CAA News Today
Staff Interview: Katie Apsey
posted by CAA — Dec 19, 2016
The next in a series of interviews with staff members is a conversation with Katie Apsey, CAA manager of programs.
How long have you worked at CAA?
I have worked at CAA just over one year now. I originally started in the Publications Department as data coordinator for the graduate-school directories and moved over to the Programs Department when Lauren Stark left her position to pursue work in the archives field.
What do you do at CAA?
Many different things! I do the administrative work for all programs related to the conference: session submissions for the Annual Conference Committee’s review, ARTexchange applications, submissions to the various conference publications and the conference website, special events, business meetings, poster sessions, appointments for mentoring sessions, and more! I also help the juries for the annual Awards for Distinction as well as the conference travel grants. Both are quite rewarding.
What does CAA mean to you?
I became a member of CAA long ago when I graduated with a BA in photography and was searching for my first job. At that point in my career, membership was a way for me to determine the state of the field—what kind of jobs and opportunities and career paths there were for me as a young artist. As my career shifted away from art practice and toward museum work and then art history, CAA became a network for keeping up with peers rather than a resource for the job market.
Can you talk about one of your favorite member moments?
It would be too hard to pick one moment of engagement with a member. While working in the Speaker Ready Room I overhear amazing conversations between session chairs and their speakers while they prepare before or recombobulate after their sessions. Observing the uniqueness of each group and noting the different approaches that session chairs take when creating thoughtful panels is equally inspiring. I always learn things about new theories, historiographies, artists, and exhibitions through osmosis while I am running around doing management tasks!
What do you like best about the arts and working in the arts?

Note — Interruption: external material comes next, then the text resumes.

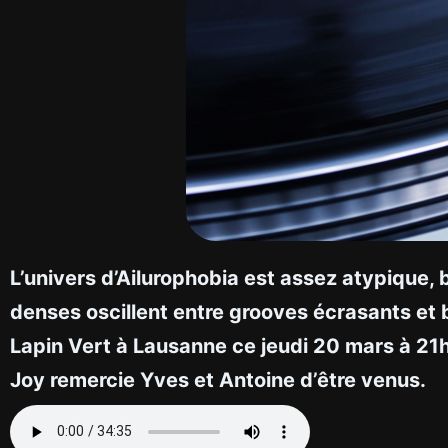
L’univers d’Ailurophobia est assez atypique, b
denses oscillent entre grooves écrasants et 
Lapin Vert à Lausanne ce jeudi 20 mars à 21h
Joy remercie Yves et Antoine d’être venus.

This sounds so cliché, but I like being surrounded by creative people and getting inspired and challenged by them: people who know that the “right” or “best” answer is an ambiguous, moving target; people who, after they are done with the business of an email, send me a link to an article, exhibition, or artist’s webpage; people who know the value of thinking deeply or uniquely; and people who do what they do not for the money but for their belief in the importance of discourse.
Do you have a favorite moment from the Annual Conference?

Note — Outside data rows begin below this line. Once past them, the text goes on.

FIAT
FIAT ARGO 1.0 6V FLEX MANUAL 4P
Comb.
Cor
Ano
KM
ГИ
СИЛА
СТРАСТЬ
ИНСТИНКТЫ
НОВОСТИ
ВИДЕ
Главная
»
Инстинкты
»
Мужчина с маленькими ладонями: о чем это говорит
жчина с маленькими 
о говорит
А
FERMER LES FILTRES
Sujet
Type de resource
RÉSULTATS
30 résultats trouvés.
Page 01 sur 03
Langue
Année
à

When I attended as a regular member, my favorite moments were seeing my academic heroes speak or listening to the annual Distinguished Artist Interviews. Now that I work for CAA “behind the scenes,” my favorite moments have become working with the room monitors onsite. These are the people that check conference badges at the doors to session rooms. I enjoy hearing what they are working on with their art or scholarship, pointing them toward sessions they may have overlooked in the program, and taking in the stories of the retired professors who are volunteering their time.
You are writing your dissertation on Native American art, and the CAA office is up the street from the Smithsonian Institution’s National Museum of the American Indian (NMAI). Have you visited the museum often since working here?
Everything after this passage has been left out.